Hi guys, this may seem stupid but I haven’t found many answers (to be honest I guess I haven’t looked that hard yet)relating to muscular soreness. My situation is: Every time I train hamstrings, or calves (GHR’s, Snatch Deads, and calf raises) they are sore to the point of limping for about 3 days and total soreness lasts about 5-6 days sometimes a week.
For glutes and quads it’s usually around 3 days soreness (my adductor magnus also always hurts like sh** after lunges). Even doing the same program (al beit progressing in weight or reps completed of course)for 4-6 weeks still results in the same soreness. However, for my training partners they never feel any soreness (they do use slightly lighter weights). I just want some possible reasons behind the variance in soreness between me and other folk. How many of you guys experience soreness as i’ve described?
Bear in mind i take 20 grams BCAA’s while i train and always have a carb and protein shake after training (both of which may reduce soreness I hear).
For my quads the soreness is more mild than for hamstrings, i’d say tender more than sore. For my upper body my chest can be sore for 2-3 days, don’t always feel my lats unless i’ve taken a week off training. Upper back is always sore for 2 - 3 days after deadlifting. Other than that, nothing too noticable for the upper body.
The weird thing is i don’t think i do that much volume compared to other T-Nationers.
Hip dominant day = 6 sets of 5 of Snatch deads, 3 sets of 8 goodmornings and 5 sets of 4 reverse lunges per leg. Is this excessive??? because this workout leaves my entire posterior chain sore for 4 days usually, adductors and hamstrings are still tender today 6 days later.
Oh and I take magnesium guys. Cheers for all the responses btw Its good getting opinions on this because I don’t understand soreness very well at all. It doesn’t bother me because i’m so used to it, but i just wanna know why it’s different to everyone i train with if you get what i mean
How long have you been training? Your GPP could just be low, that could very easily result in extreme soreness. Especially if you are somewhat new to it.
Do more posterior work throughout the week instead of just one day. That will eventually help, not to mention probably bring your lifts up.
I think you’re dead right. I have only been training 7-8 months and I’m new to the concept of GPP. I’m positive that my GPP is shitty. I do deadlifting, goodmornings and lunges on Mondays, then on Thursdays I start with 5-6 sets hang cleans usually working up to a max, followed by front squats. Do you suggest more posterior work on the thursday?
And yep i agree fish oil is great, i take about 3000mg DHA a day along with around 1000mg EPA. Although i hadn’t realised how much difference it makes in my soreness because I’ve been taking it the entire time i’ve been training.

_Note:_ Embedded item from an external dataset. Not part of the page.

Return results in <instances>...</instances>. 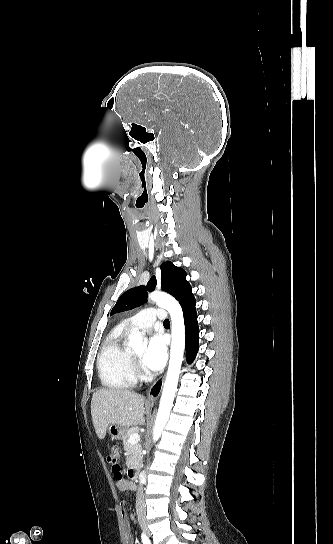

Yeah man im in the same boat as you are, my hamstrings get so sore to the point of debilitating pain. They by FAR take the longest out of any of my muscle groups to recover, im not quite sure why. Obviously if your doing a new exercise some DOMS is definitely going to be expected but for me its also like you said, every week im out of commission for a good 5-6 days. CT has a good recovery protocol article which i suggest you check out here
granted you could still get sore by doing something new even if you trained those muscles frequently already.
for example i wont ever get soreness if i squat 2 times a week, but i may get if i do leg extentions. or hamstring curls.
basically, doing something that you havent done in a while is what gets me sore. the more time that i havent done it and the more different it is from what ive been doing frequently the more sore it will get me.
also big changes in sets/reps/weight can get me sore.
Be careful with tight hamstrings; mine have been tight recently and I overstretched them and now I strained/pulled my right hamstring/groin, pretty painful.
I’m not sure how much mobility stuff you do, but a dynamic warm up before I lift and then again if im very sore the following day(s) has helped me quite a bit. Also you could try using the foam roller on it before lifting as well as for recovery later on in the day/week.